■ WHAT TO WORK ON:
Return the tail of the records exactly, starting from the line containing "Gå till innehållet" and ending with the final line.

*** Block opens ***

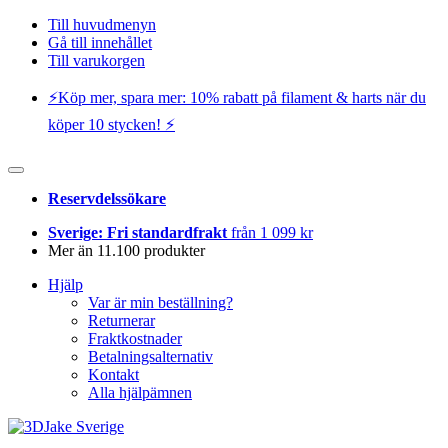
Till huvudmenyn
Gå till innehållet
Till varukorgen
⚡️Köp mer, spara mer: 10% rabatt på filament & harts när du
köper 10 stycken! ⚡️
Reservdelssökare
Sverige: Fri standardfrakt
från 1 099 kr
Mer än 11.100 produkter
Hjälp
Var är min beställning?
Returnerar
Fraktkostnader
Betalningsalternativ
Kontakt
Alla hjälpämnen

*** Block closes ***

■ SOLUTION TO THIS TASK:
Gå till innehållet
Till varukorgen
⚡️Köp mer, spara mer: 10% rabatt på filament & harts när du
köper 10 stycken! ⚡️
Reservdelssökare
Sverige: Fri standardfrakt
från 1 099 kr
Mer än 11.100 produkter
Hjälp
Var är min beställning?
Returnerar
Fraktkostnader
Betalningsalternativ
Kontakt
Alla hjälpämnen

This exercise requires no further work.